Prompt
Your task is to transcribe each record exactly and to omit every image.
** Source material follows **
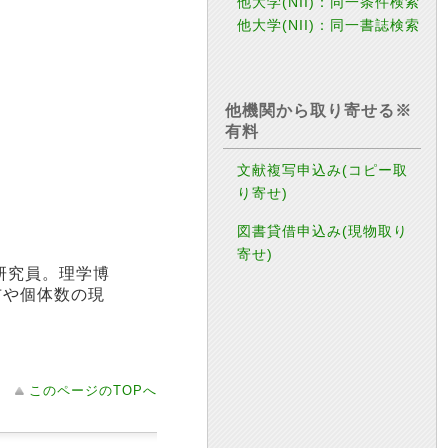
他大学(NII)：同一条件検索
他大学(NII)：同一書誌検索
他機関から取り寄せる※
有料
文献複写申込み(コピー取
り寄せ)
図書貸借申込み(現物取り
寄せ)
研究員。理学博
布や個体数の現
このページのTOPへ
** End of Source material **
Written answer
他大学(NII)：同一条件検索
他大学(NII)：同一書誌検索
他機関から取り寄せる※
有料
文献複写申込み(コピー取
り寄せ)
図書貸借申込み(現物取り
寄せ)
研究員。理学博
布や個体数の現
このページのTOPへ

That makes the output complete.